- What you need to do
Every line of the entries with the word "réseaux" in it should be shown.

Collected data
◆ ◆ ◆ ◆ ◆

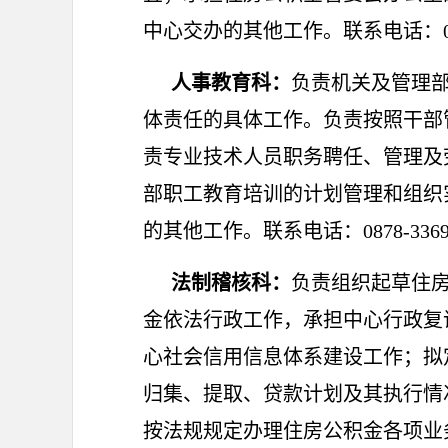
中心交办的其他工作。联系电话：0878
人事教育科：
负责机关及管理
体责任的具体工作。负责按照干部
责专业技术人员职务聘任、管理及
部职工教育培训的计划管理和组织
的其他工作。联系电话：0878-3369
法制稽核科：
负责组织起草住
金依法行政工作，承担中心行政复
心社会信用信息体系建设工作；拟
归集、提取、贷款计划及其执行情
按法规规定办理住房公积金各项业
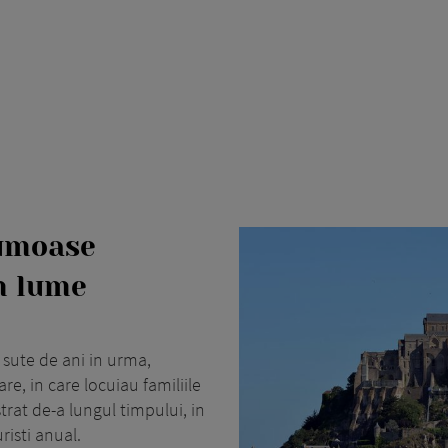
rumoase
in lume
 sute de ani in urma,
e, in care locuiau familiile
rat de-a lungul timpului, in
risti anual.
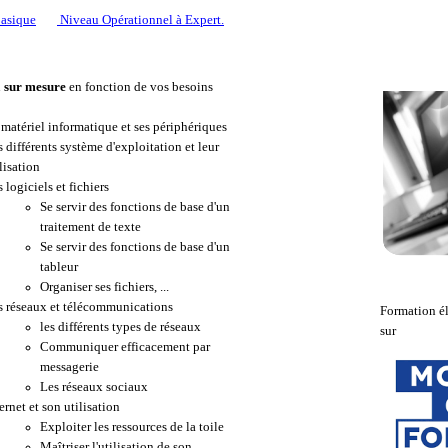
Basique
Niveau Opérationnel à Expert.
n
sur mesure
en fonction de vos besoins
 matériel informatique et ses périphériques
 différents système d'exploitation et leur
lisation
 logiciels et fichiers
Se servir des fonctions de base d'un
traitement de texte
Se servir des fonctions de base d'un
tableur
Organiser ses fichiers, ...
s réseaux et télécommunications
Formation él
les différents types de réseaux
sur
Communiquer efficacement par
messagerie
Les réseaux sociaux
ernet et son utilisation
Exploiter les ressources de la toile
Maîtriser l'utilisation de son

◆ ◆ ◆ ◆ ◆

- Response box
s réseaux et télécommunications
les différents types de réseaux
Les réseaux sociaux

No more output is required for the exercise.